In order to see how much our prediction can be trusted, we use the *standard error of the
prediction* ^{[3]} to construct confidence
intervals for the prediction. (Examine a workbook that provides
a detailed discussion of the standard error of the prediction.)

* Example:* In order to predict the next twelve-month’s maintenance and repair
expenses for a specific one-year-old Ford currently in the motorpool, we’d first perform a
regression analysis using age and make as the explanatory variables:

Cost_{pred} = 705.66 + 8.53 Age - 54.27 Make .

Our prediction will then be $714.19, and the margin of error (at the 95%-confidence level) for the prediction is 2.1788 × 124.0141 = $270.20 .

If our goal is not to make a prediction for an individual, but rather to estimate the mean value
of the dependent variable across a large pool of similar individuals, we use the *standard error
of the estimated mean* instead when computing confidence intervals.

* Example:* Our estimate of the average cost of keeping one-year-old Fords working is
$714.19, with a margin of error of 2.1788 × 41.573 = $90.58 .

In order to estimate the “pure” effect of some explanatory variable on the dependent variable, we want to control for as many other effects as possible. That is, we’d like to see how our prediction would change for an individual if this explanatory variable were different, while all others aspects of the individual were kept the same. In order to do this, we should always use the most complete model available, i.e., we should include all other relevant factors as additional explanatory variables. (Dive down for further discussion of when to use the “most complete” model, and when to use a smaller model.)

Our estimate of the impact of a unit difference in the targeted explanatory variable is its
coefficient in the prediction equation. The extent to which our estimate can be trusted is measured
by the *standard error of the coefficient*.

* Example:* Using the full regression model, we estimate that the mean marginal
maintenance and repair cost associated with driving one of the cars in the motorpool an additional
1000 miles is $29.65, with a margin of error in the estimate of 2.2010 × 3.915 = $8.62 . To
better understand why we use the most complete model available, note that any “one of the
cars” has a particular age and make, and we want to hold those constant while considering the
incremental effect of another 1000 miles of driving.

Given a specific model, one might wonder whether a particular one of the explanatory variables really “belongs” in the model; equivalently, one might ask if this variable has a true regression coefficient different from 0 (and therefore would affect predictions).

We take the standard approach of classical hypothesis testing: In order to see if there is
evidence supporting the inclusion of the variable in the model, we start by hypothesizing that it
does *not* belong, i.e., that its true regression coefficient is 0.
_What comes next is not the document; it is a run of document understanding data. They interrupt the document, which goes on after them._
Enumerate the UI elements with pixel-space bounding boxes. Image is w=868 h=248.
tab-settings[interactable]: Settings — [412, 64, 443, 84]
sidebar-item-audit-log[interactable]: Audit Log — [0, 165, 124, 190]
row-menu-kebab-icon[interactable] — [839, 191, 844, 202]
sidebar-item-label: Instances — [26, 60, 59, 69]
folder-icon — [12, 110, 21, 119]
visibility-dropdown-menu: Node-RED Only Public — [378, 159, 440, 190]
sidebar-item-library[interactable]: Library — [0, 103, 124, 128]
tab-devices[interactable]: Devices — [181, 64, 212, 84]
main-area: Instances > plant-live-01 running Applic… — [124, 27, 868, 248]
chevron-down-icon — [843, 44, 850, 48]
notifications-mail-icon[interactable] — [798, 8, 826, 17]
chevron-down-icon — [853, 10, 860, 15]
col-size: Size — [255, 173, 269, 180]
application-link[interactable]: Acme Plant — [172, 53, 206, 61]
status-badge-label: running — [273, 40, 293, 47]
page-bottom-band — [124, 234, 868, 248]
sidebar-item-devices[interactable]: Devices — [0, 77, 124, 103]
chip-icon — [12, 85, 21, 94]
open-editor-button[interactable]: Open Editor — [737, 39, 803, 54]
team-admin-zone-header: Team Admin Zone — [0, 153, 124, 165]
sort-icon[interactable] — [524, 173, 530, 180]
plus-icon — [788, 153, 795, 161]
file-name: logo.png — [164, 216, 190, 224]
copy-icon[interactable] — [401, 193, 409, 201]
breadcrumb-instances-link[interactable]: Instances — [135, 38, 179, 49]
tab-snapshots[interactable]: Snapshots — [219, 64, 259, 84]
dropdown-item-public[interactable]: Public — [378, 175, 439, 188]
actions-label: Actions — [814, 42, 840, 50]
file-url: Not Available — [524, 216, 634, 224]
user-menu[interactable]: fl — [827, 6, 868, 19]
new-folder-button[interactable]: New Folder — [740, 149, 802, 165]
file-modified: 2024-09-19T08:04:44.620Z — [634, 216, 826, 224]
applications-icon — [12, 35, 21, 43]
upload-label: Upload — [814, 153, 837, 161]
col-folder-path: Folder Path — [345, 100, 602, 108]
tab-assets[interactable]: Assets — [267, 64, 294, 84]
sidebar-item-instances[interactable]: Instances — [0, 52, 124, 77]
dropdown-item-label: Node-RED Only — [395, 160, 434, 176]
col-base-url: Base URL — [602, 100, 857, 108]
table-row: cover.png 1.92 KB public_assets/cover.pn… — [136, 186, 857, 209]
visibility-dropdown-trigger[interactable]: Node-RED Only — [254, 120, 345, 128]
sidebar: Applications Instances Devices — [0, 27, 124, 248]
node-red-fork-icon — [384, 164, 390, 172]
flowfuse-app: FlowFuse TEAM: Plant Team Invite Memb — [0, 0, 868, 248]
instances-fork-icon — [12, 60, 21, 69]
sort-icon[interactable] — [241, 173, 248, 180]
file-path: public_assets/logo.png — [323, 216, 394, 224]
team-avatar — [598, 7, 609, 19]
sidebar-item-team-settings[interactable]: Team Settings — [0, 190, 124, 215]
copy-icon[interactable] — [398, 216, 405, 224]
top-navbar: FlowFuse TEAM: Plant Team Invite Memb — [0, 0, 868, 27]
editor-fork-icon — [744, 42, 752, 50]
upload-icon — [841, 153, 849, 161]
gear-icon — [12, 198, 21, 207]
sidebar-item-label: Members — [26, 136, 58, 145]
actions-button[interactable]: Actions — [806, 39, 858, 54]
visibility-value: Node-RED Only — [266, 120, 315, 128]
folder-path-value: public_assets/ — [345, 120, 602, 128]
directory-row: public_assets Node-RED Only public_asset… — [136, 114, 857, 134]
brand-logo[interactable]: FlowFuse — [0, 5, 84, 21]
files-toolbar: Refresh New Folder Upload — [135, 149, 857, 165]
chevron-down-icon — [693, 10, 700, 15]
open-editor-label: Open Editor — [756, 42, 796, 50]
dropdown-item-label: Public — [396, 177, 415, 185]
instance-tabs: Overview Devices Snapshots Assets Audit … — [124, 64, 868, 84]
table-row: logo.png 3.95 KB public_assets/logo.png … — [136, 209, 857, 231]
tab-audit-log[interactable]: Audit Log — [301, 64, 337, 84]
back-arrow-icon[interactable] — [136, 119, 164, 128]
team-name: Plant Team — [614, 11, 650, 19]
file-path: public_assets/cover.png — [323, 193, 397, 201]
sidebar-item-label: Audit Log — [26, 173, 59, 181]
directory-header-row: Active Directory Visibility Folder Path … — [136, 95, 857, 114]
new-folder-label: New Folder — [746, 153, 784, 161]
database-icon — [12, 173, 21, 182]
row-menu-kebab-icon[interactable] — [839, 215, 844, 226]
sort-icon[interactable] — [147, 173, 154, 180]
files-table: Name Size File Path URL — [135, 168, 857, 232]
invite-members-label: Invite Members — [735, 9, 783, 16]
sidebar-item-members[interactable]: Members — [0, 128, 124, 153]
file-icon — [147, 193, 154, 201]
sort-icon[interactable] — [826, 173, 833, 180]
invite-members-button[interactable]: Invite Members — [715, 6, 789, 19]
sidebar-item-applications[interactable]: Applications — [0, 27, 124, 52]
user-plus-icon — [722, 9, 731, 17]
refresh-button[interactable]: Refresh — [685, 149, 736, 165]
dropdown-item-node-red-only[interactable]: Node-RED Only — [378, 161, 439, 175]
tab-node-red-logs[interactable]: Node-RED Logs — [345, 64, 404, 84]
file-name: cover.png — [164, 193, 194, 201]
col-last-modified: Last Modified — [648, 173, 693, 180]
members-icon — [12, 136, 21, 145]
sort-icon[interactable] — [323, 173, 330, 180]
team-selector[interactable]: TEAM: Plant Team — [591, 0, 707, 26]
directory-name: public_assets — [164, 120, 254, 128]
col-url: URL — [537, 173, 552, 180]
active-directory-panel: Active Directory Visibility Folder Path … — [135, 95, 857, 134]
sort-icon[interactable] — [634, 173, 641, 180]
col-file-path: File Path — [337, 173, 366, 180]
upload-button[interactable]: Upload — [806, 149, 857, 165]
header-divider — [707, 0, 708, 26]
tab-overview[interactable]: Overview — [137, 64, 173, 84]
Dividing the estimated coefficient by the standard error of the coefficient yields the *
t-ratio* of the variable, which simply shows how many standard-deviations-worth of sampling
error would have to have occurred in order to yield an estimated coefficient so different from the
hypothesized true value of 0. We then ask how likely it is to have experienced so much sampling
error: This yields the significance level of the sample data with respect to the null hypothesis
that 0 is the true value of the coefficient. The closer this significance level is to 0%, the
stronger is the evidence *against* the null hypothesis, and therefore the stronger the
evidence is that the true coefficient is indeed different from 0, i.e., that the variable does
belong in the model.

* Example:* In the full model, the significance level of the t-ratio of mileage is
0.0011%. We have overwhelmingly strong evidence that mileage has a true non-zero effect in the
model. On the other hand, the significance level of the t-ratio of make is only 12.998%. We have
here only a little bit of evidence that the true difference between Fords and Hondas is nonzero.
(If we really wish to make a case against Hondas, we’ll require that the estimated difference
persist as the sample size is increased, i.e., as more evidence is collected.)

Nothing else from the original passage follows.